[Items from a data source]
* * * * * * * * *

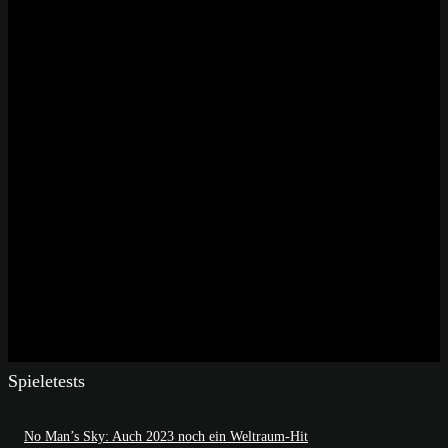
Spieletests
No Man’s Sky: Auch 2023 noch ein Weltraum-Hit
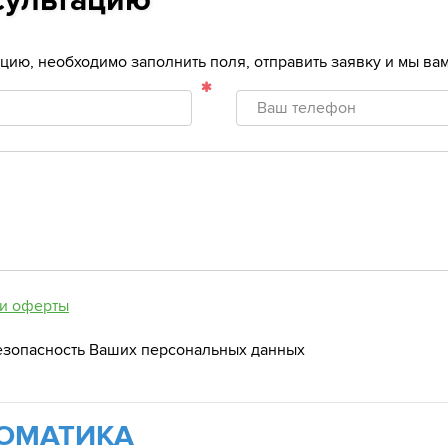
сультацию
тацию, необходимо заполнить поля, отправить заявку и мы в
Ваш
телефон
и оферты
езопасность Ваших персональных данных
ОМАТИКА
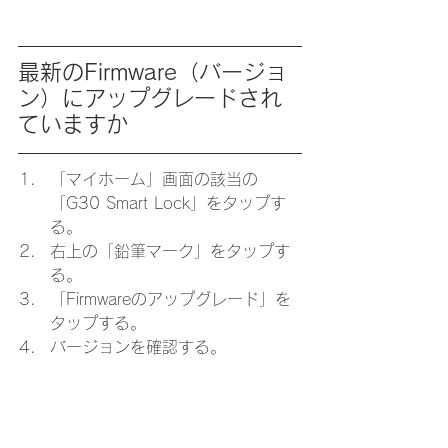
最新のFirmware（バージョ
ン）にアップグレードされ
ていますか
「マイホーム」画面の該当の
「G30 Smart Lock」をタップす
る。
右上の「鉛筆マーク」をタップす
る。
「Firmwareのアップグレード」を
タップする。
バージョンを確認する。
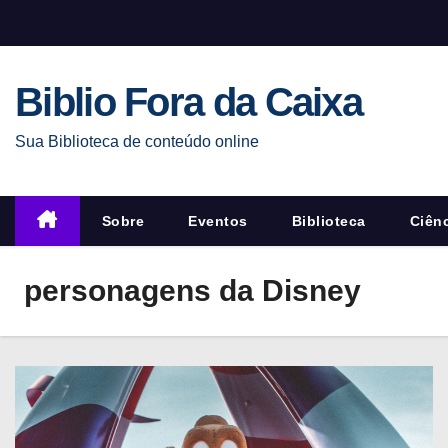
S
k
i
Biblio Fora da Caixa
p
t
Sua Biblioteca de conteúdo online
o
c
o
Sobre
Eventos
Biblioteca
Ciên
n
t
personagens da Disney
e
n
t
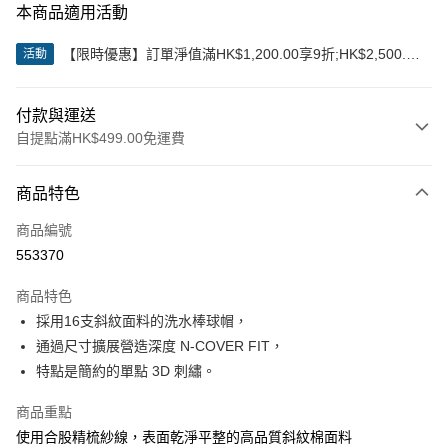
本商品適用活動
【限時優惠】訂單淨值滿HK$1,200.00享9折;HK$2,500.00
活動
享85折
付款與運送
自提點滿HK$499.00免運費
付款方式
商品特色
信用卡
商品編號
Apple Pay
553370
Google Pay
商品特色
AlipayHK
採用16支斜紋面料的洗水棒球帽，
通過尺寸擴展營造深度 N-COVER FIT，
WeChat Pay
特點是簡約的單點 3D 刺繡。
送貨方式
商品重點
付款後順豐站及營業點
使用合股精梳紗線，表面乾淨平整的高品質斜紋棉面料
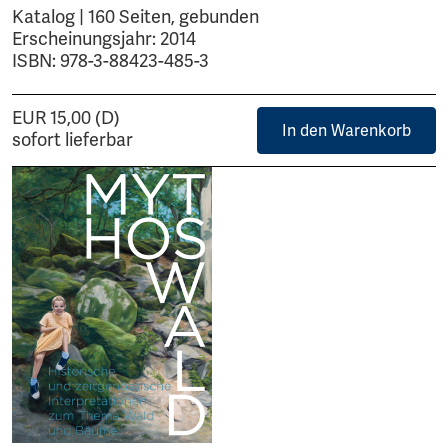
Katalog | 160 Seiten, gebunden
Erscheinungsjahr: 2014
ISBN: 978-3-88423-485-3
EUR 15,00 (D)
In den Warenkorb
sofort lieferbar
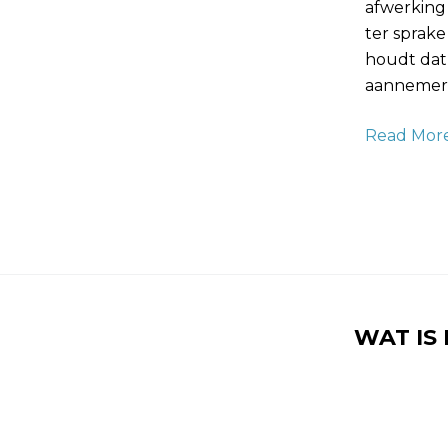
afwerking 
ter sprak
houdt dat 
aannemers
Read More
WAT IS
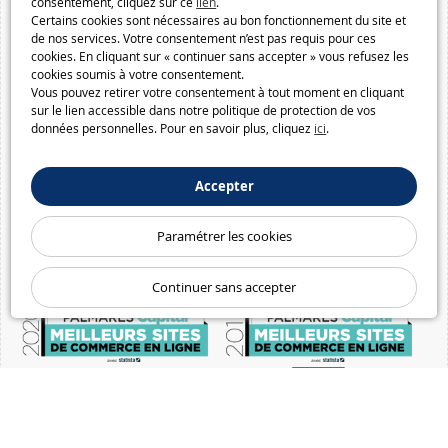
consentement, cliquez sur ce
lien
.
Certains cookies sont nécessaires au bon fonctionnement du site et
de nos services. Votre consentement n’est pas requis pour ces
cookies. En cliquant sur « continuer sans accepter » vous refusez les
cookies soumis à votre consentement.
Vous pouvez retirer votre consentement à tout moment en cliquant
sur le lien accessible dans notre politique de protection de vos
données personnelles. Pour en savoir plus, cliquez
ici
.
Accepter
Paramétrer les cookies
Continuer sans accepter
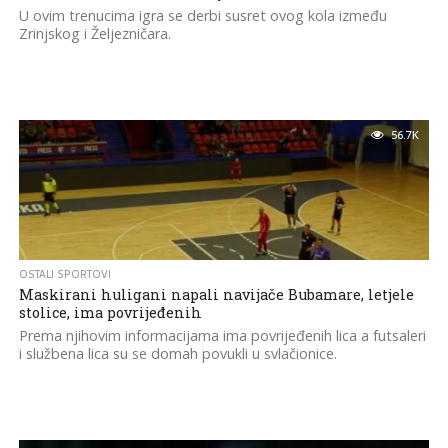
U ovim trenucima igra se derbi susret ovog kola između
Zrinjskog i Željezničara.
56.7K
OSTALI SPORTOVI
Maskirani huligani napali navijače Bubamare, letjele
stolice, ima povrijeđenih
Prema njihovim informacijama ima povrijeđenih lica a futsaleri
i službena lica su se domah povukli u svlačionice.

* * * * * * * * *

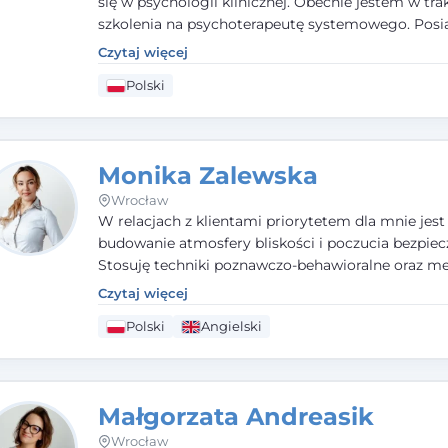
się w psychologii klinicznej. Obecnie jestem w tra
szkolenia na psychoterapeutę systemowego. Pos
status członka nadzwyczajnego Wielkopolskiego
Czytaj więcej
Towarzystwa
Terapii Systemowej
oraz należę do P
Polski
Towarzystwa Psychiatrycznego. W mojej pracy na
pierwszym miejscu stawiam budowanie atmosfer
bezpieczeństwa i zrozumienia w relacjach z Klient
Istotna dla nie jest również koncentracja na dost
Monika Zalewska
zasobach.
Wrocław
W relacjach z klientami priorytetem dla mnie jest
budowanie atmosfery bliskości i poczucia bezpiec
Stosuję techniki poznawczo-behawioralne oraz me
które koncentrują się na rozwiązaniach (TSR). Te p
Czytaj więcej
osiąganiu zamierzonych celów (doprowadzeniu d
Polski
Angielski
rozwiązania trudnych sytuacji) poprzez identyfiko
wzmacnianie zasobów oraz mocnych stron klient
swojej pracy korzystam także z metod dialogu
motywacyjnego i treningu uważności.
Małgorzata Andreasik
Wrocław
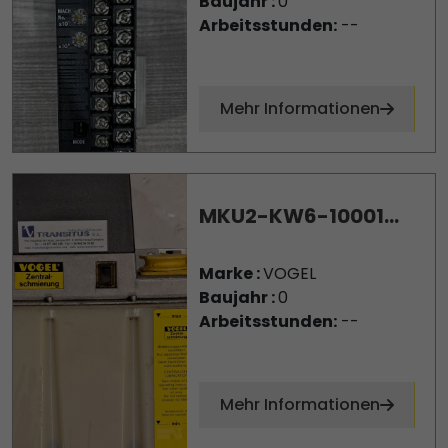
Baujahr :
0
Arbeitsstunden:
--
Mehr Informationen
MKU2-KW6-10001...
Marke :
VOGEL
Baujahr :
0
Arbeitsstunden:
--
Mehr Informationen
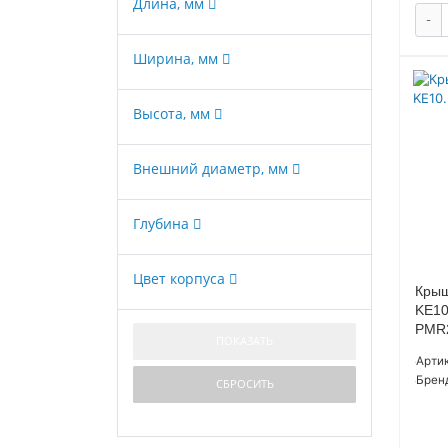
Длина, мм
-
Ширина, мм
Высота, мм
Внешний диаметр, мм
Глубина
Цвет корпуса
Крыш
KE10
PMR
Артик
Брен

* * * * * * * * *

INSTRUCTIONS FOR THE TASK
Out of the entries, pull every line that mentions "Towarzystwa".

RESPONSE
Towarzystwa
Towarzystwa Psychiatrycznego. W mojej pracy na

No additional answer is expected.